[Opening EXERCISE INPUT section]

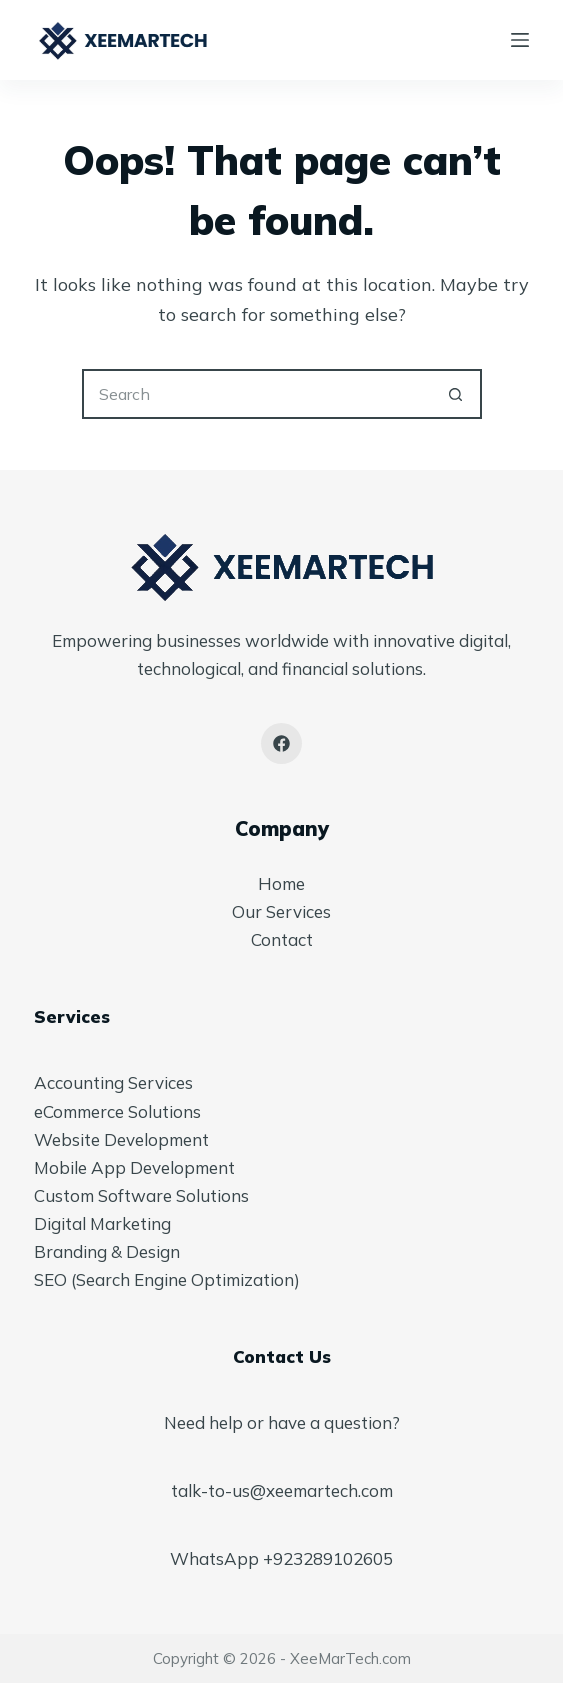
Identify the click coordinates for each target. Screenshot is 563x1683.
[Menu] (520, 40)
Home (281, 883)
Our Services (281, 911)
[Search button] (457, 394)
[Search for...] (257, 394)
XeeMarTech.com (350, 1658)
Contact (282, 939)
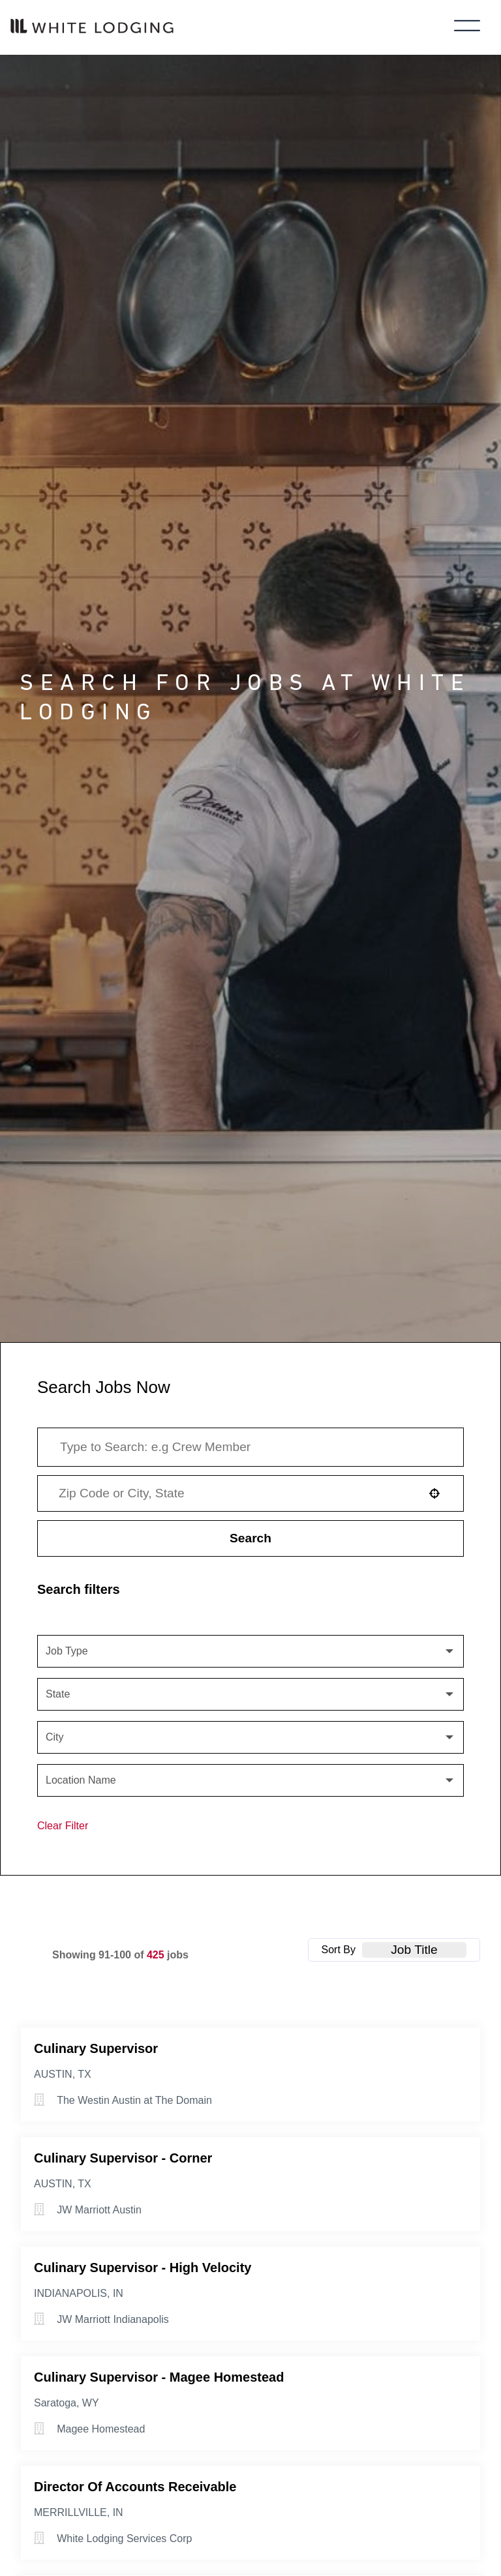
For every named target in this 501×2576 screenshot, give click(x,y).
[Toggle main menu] (467, 27)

[Closing EXERCISE INPUT section]

→ TASK ITEM: The lines from the one that contains "[Menu] (520, 40)" through the end of the data, repeated exactly and with no pictures, make up the whole answer.

→ EXPECTED OUTPUT:
[Menu] (520, 40)
Home (281, 883)
Our Services (281, 911)
[Search button] (457, 394)
[Search for...] (257, 394)
XeeMarTech.com (350, 1658)
Contact (282, 939)
For every named target in this 501×2576 screenshot, give click(x,y).
[Toggle main menu] (467, 27)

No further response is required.